What is expected ->
The string "bulan" appears in some lines of the entries that follow; copy each such line.

Material shown ->

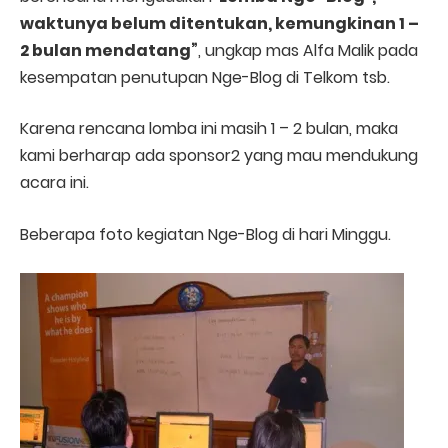
waktunya belum ditentukan, kemungkinan 1 –
2 bulan mendatang”
, ungkap mas Alfa Malik pada
kesempatan penutupan Nge-Blog di Telkom tsb.
Karena rencana lomba ini masih 1 – 2 bulan, maka
kami berharap ada sponsor2 yang mau mendukung
acara ini.
Beberapa foto kegiatan Nge-Blog di hari Minggu.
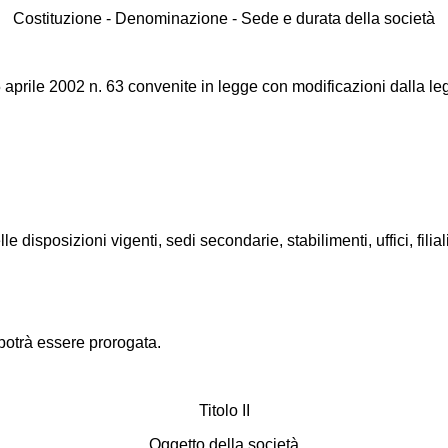
Costituzione - Denominazione - Sede e durata della società
5 aprile 2002 n. 63 convenite in legge con modificazioni dalla le
disposizioni vigenti, sedi secondarie, stabilimenti, uffici, filiali,
 potrà essere prorogata.
Titolo II
Oggetto della società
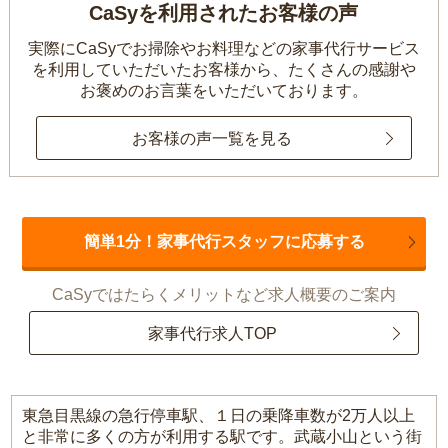
CaSyを利用されたお客様の声
実際にCaSyでお掃除やお料理などの家事代行サービス
を利用していただいたお客様から、
たくさんの感謝や
お褒めのお言葉をいただいております。
お客様の声一覧を見る
簡単1分！家事代行スタッフに応募する
CaSyではたらくメリットなど求人概要のご案内
家事代行求人TOP
東急目黒線の急行停車駅、１日の乗降車数が2万人以上
と非常に多くの方が利用する駅です。武蔵小山という街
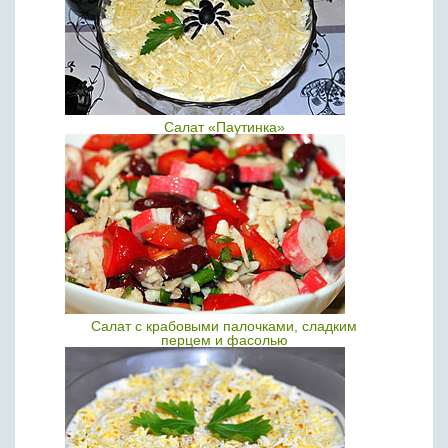
Салат «Паутинка»
Салат с крабовыми палочками, сладким
перцем и фасолью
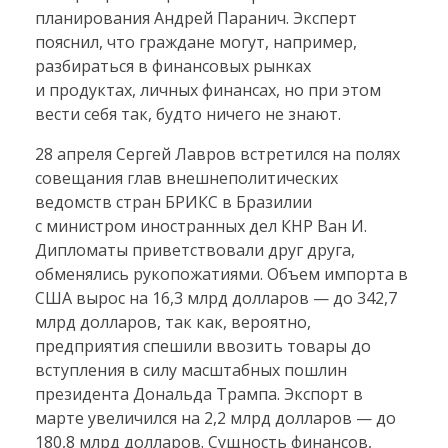
планирования Андрей Паранич. Эксперт
пояснил, что граждане могут, например,
разбираться в финансовых рынках
и продуктах, личных финансах, но при этом
вести себя так, будто ничего не знают.
28 апреля Сергей Лавров встретился на полях
совещания глав внешнеполитических
ведомств стран БРИКС в Бразилии
с министром иностранных дел КНР Ван И.
Дипломаты приветствовали друг друга,
обменялись рукопожатиями. Объем импорта в
США вырос на 16,3 млрд долларов — до 342,7
млрд долларов, так как, вероятно,
предприятия спешили ввозить товары до
вступления в силу масштабных пошлин
президента Дональда Трампа. Экспорт в
марте увеличился на 2,2 млрд долларов — до
180,8 млрд долларов. Сущность финансов,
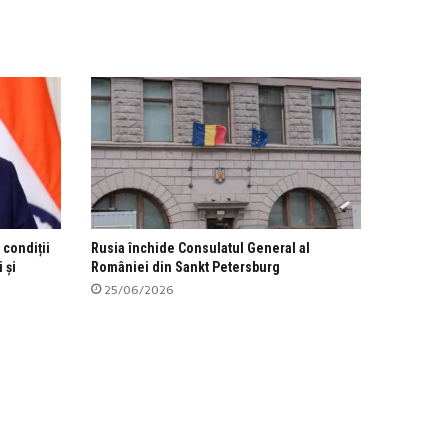
condiții
Rusia închide Consulatul General al
 și
României din Sankt Petersburg
25/06/2026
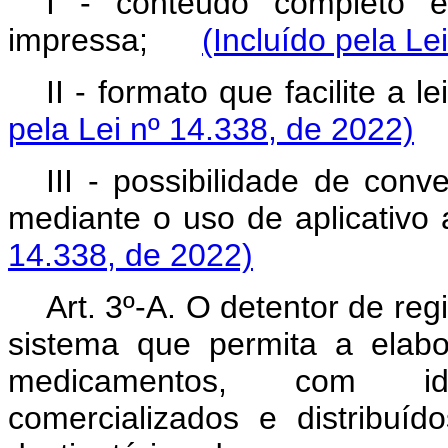
I - conteúdo completo e
impressa;
(Incluído pela Le
II - formato que facilite 
pela Lei nº 14.338, de 2022)
III - possibilidade de con
mediante o uso de aplica
14.338, de 2022)
Art. 3º-A. O detentor de re
sistema que permita a elab
medicamentos, com iden
comercializados e distribu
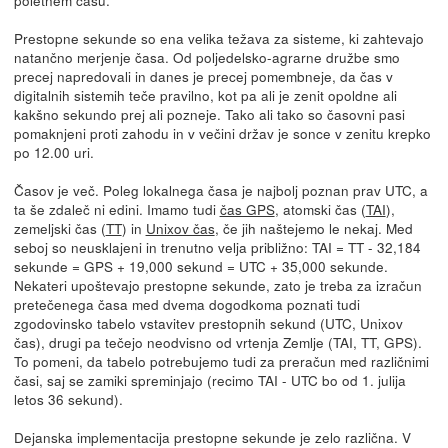
Prestopne sekunde so ena velika težava za sisteme, ki zahtevajo
natančno merjenje časa. Od poljedelsko-agrarne družbe smo
precej napredovali in danes je precej pomembneje, da čas v
digitalnih sistemih teče pravilno, kot pa ali je zenit opoldne ali
kakšno sekundo prej ali pozneje. Tako ali tako so časovni pasi
pomaknjeni proti zahodu in v večini držav je sonce v zenitu krepko
po 12.00 uri.
Časov je več. Poleg lokalnega časa je najbolj poznan prav UTC, a
ta še zdaleč ni edini. Imamo tudi
čas GPS
, atomski čas (
TAI
),
zemeljski čas (
TT
) in
Unixov čas
, če jih naštejemo le nekaj. Med
seboj so neusklajeni in trenutno velja približno: TAI = TT - 32,184
sekunde = GPS + 19,000 sekund = UTC + 35,000 sekunde.
Nekateri upoštevajo prestopne sekunde, zato je treba za izračun
pretečenega časa med dvema dogodkoma poznati tudi
zgodovinsko tabelo vstavitev prestopnih sekund (UTC, Unixov
čas), drugi pa tečejo neodvisno od vrtenja Zemlje (TAI, TT, GPS).
To pomeni, da tabelo potrebujemo tudi za preračun med različnimi
časi, saj se zamiki spreminjajo (recimo TAI - UTC bo od 1. julija
letos 36 sekund).
Dejanska implementacija prestopne sekunde je zelo različna. V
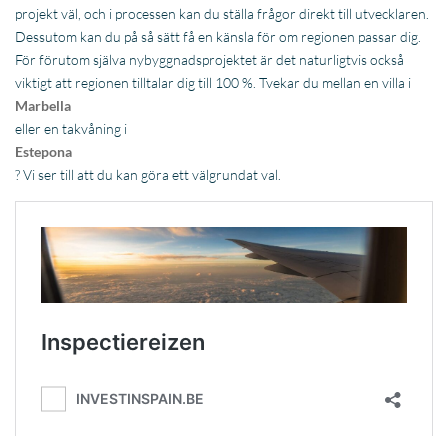
Nybyggnation i Spanien till salu vid havet?
När den lokala bostadsmarknaden började återhämta sig 2012 hade
det varit brist på nybyggnation under flera år. Situationen förstärktes
av en betydande smakförskjutning till förmån för moderna bostäder
fulla med den senaste tekniken. Utvecklare svarade, men efterfrågan
var så hög att det fanns en brist på utbud fram till nyligen.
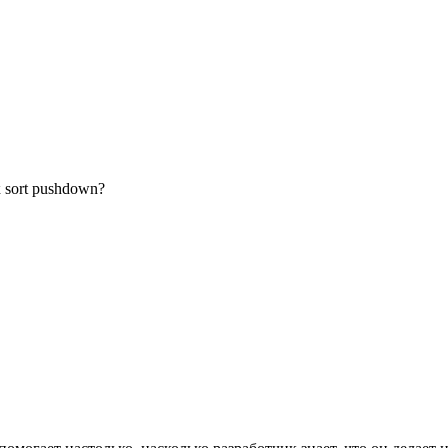
 sort pushdown?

Answer space ->
2 bulan mendatang”
Karena rencana lomba ini masih 1 – 2 bulan, maka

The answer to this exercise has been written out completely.